Votre vision philosophique m'interesse beaucoup et je partage à mon niveau votre souhait en essayant d'échanger et en mettant le peu de connaissance à disposition.
Bien cordialement

O.C29/08/2013 - 18:12

je pense que la crainte de patager et légitime de nos jours et à mon avis l'ésprit du groupe n'est plus qu'une vitrine qui cache un désire de se distinguer....

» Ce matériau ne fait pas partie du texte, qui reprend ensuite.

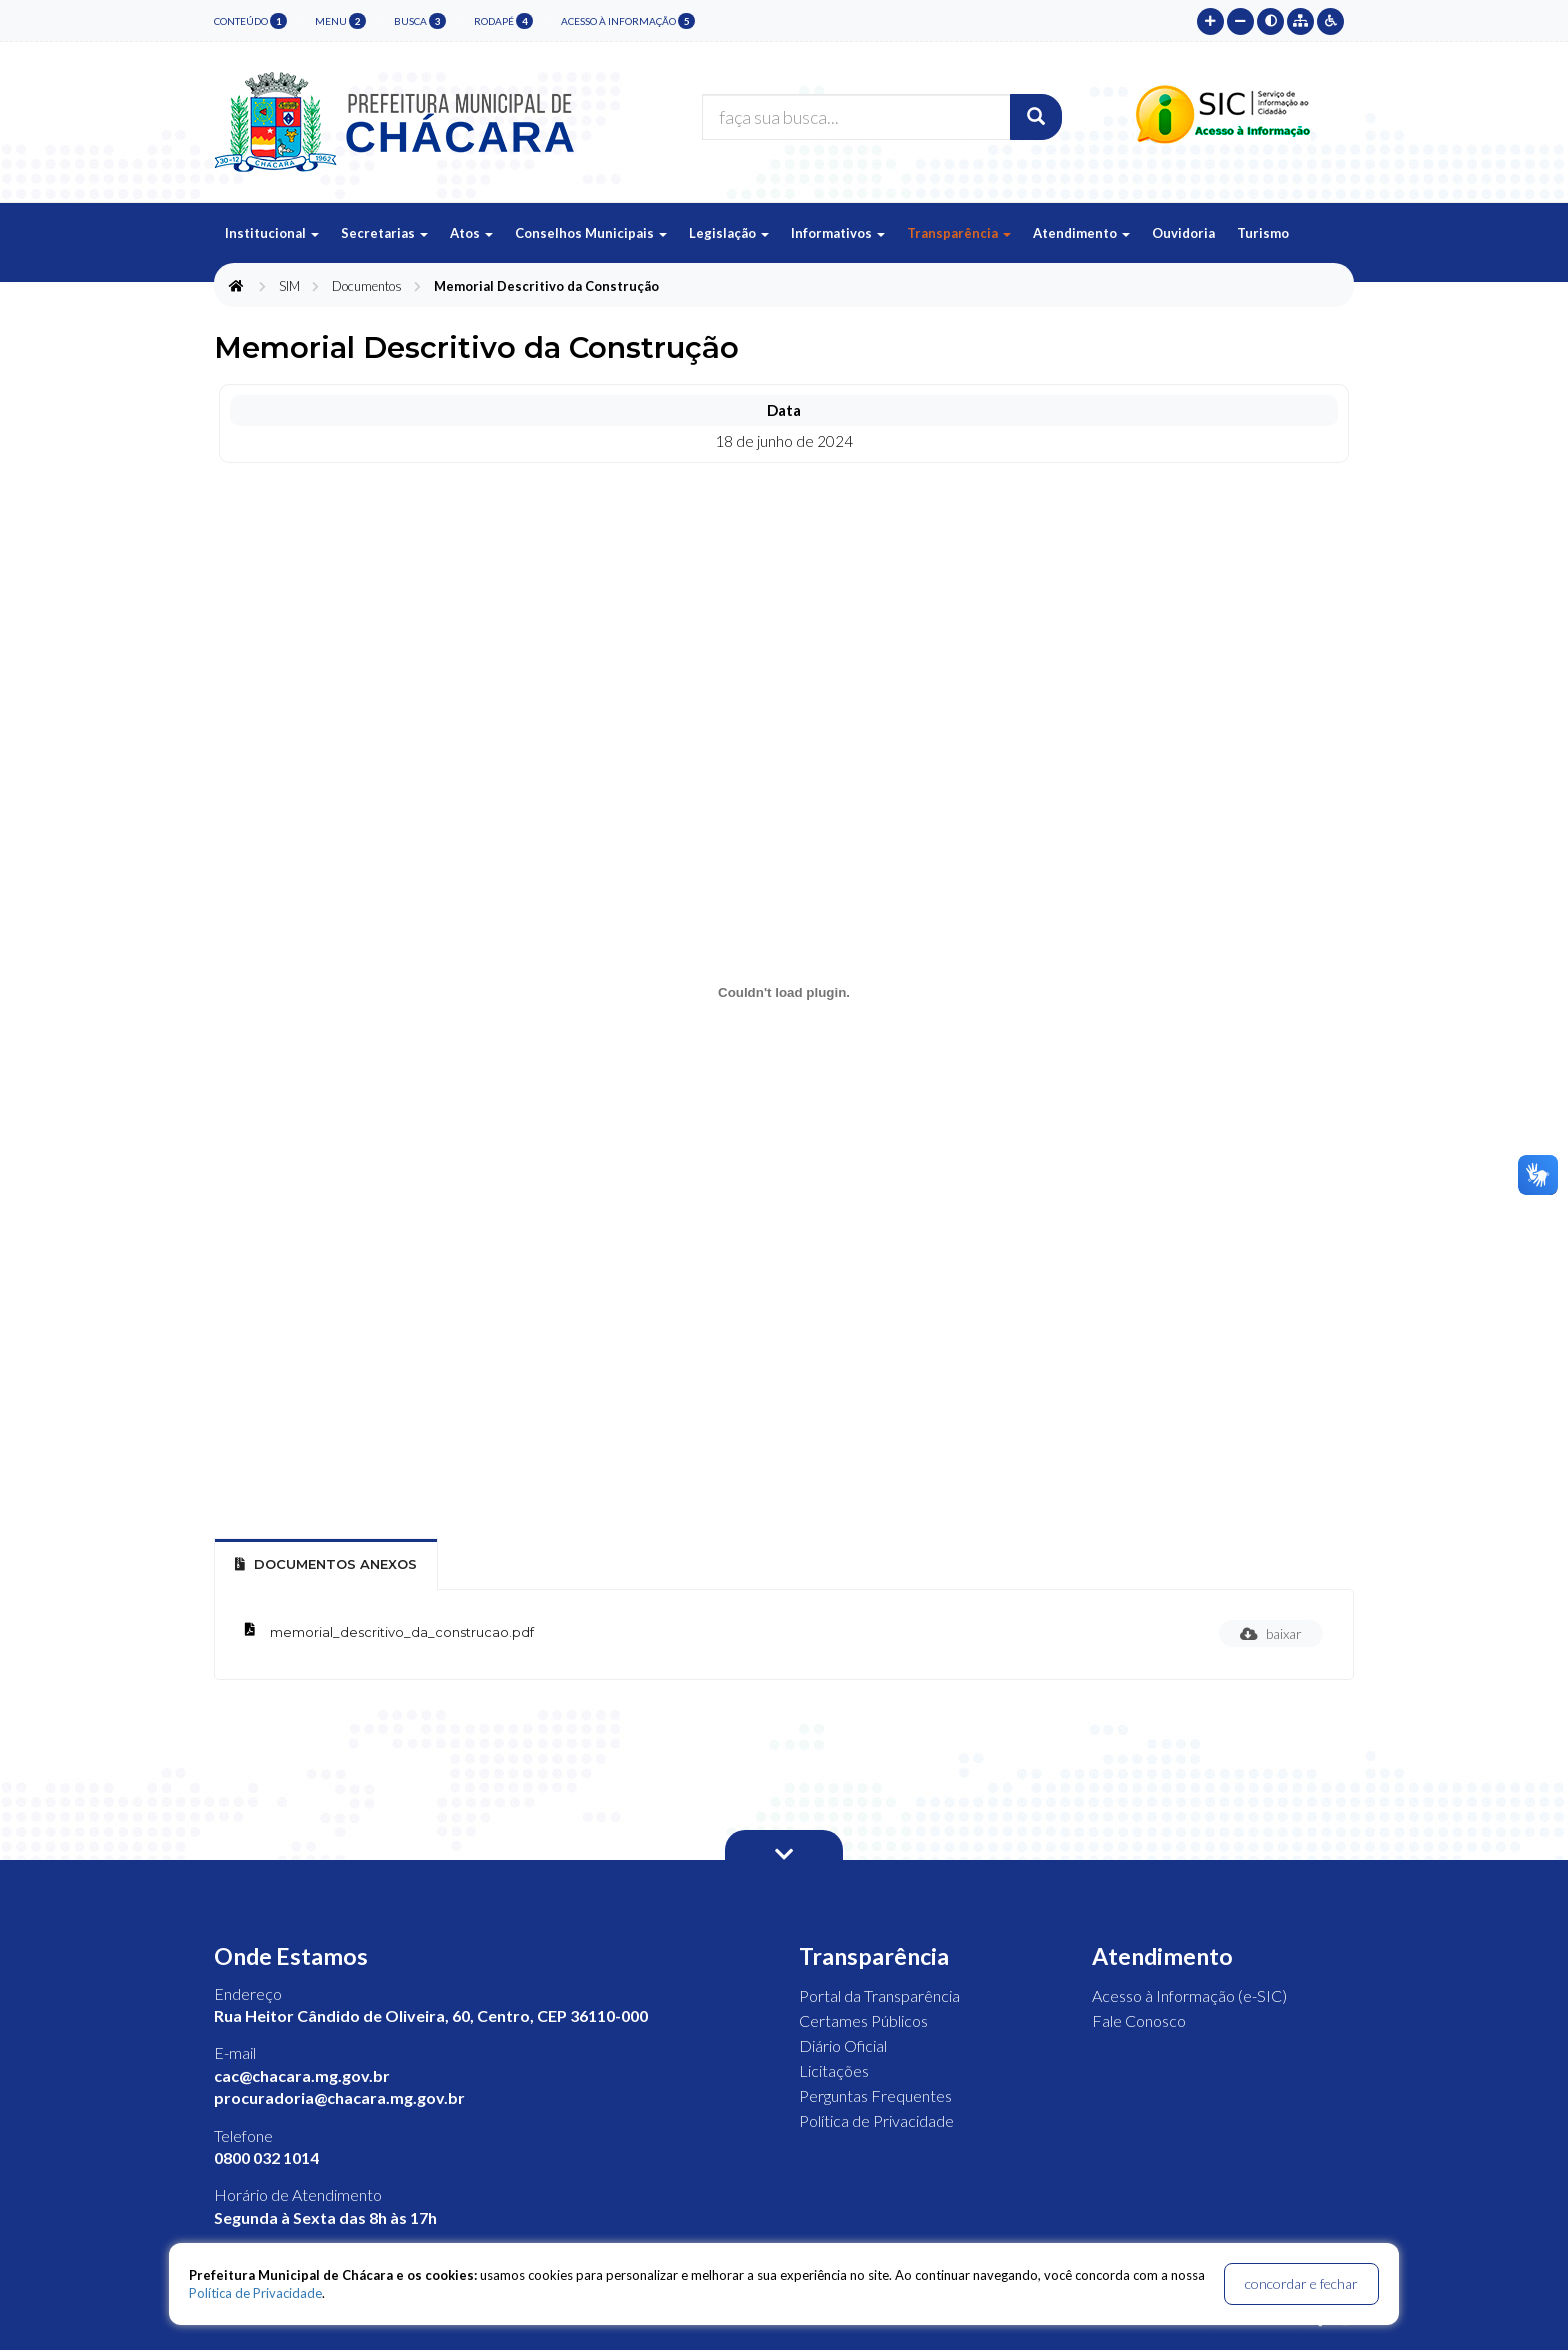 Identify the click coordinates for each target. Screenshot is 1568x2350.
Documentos (367, 286)
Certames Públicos (863, 2020)
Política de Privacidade (876, 2120)
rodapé (503, 21)
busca (420, 21)
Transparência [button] (959, 233)
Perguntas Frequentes (875, 2095)
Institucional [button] (272, 233)
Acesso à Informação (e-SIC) (1189, 1995)
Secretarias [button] (384, 233)
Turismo (1263, 233)
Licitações (834, 2070)
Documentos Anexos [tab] (326, 1564)
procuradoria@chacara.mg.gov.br (339, 2097)
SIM (289, 286)
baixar (1271, 1633)
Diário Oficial (843, 2045)
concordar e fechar (1301, 2283)
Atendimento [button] (1081, 233)
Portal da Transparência (879, 1995)
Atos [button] (471, 233)
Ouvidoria (1183, 233)
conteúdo (250, 21)
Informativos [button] (838, 233)
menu (340, 21)
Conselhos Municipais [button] (591, 233)
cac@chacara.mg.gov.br (302, 2075)
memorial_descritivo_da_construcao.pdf (402, 1632)
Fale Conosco (1139, 2020)
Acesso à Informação (628, 21)
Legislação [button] (729, 233)
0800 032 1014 (266, 2157) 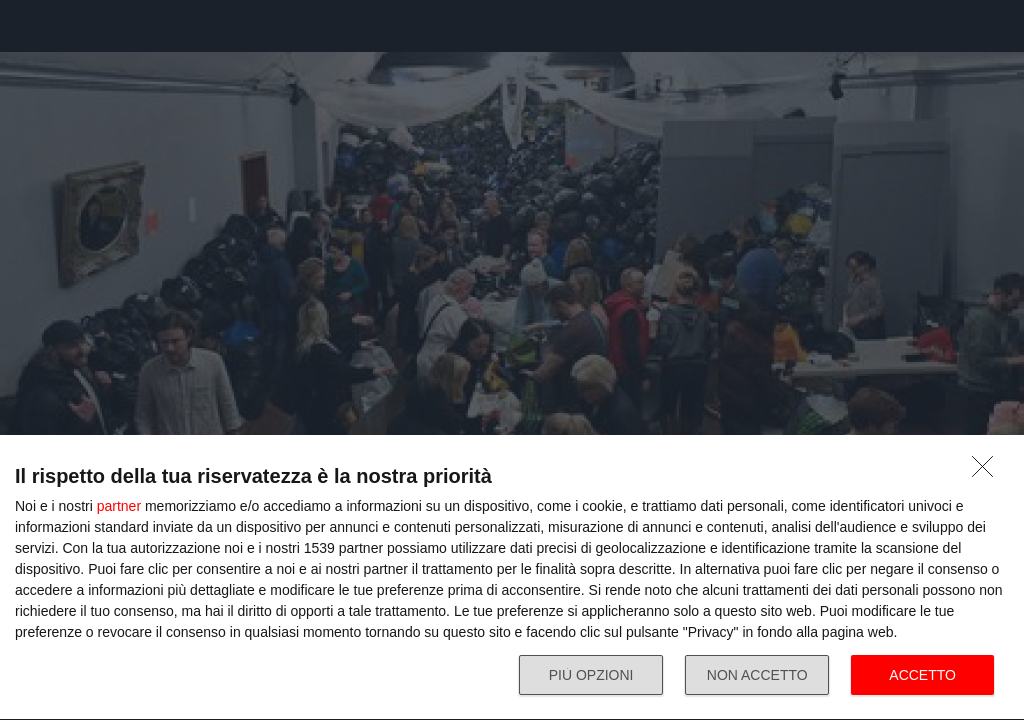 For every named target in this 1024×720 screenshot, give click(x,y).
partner (119, 506)
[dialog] (512, 578)
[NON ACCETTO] (988, 472)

Damien Malène29/08/2013 - 17:38

Combien ce que vous écrivez se révèle vrai !
Par exemple dans les réseaux sociaux, ceux dits professionnels, sur le point du "Partage et la collaboration" :
Ce que je constate, mais je n'ai que l'expérience des deux les plus connus, c'est par exemple le nombre d'inscrits à des groupes de discussion, 400 ici, 250 là, 3000 plus loin.
Combien parmi eux contribuent à donner du volume, de l'ampleur, du nouveau, à des thèmes de discussion parfois riches ?
Ce sont toujours les même dix, quinze participants qui développent un "plus". Et vingt autres qui se fendent d'un "like". Que font les centaines d'autres ?
Combien de thèmes de discussion restent sans écho malgré leur intérêt ? Ou bien sont aspirés pour servir d'inspiration, à ceux qui en manquent, sans feed-back de leur part ?
Dans cet océan d'indifférence (ou d'égoïsme) surnage ici ou là une île d'intérêt ou de générosité. On le voit au chiffre des contributions indiqué par Linkedin ou Viadéo.
Merci pour votre article.

LO BONO29/08/2013 - 17:17

oui je crois au partage et à la collaboration à condition qu'il y ait une motivation forte autour d'un projet à partager.
Le partage et la collaboration deviennent alors un formidable effet de levier pour booster la dynamique de travail et promouvoir l'intelligence collective

EUGENIE28/08/2013 - 12:43

oui, je crois au partage et à la collaboration .
car c’est l’interaction entre les individus qui stimule l'intelligence
Le partage d’information et la communication sont les moteurs de l'intelligence collective.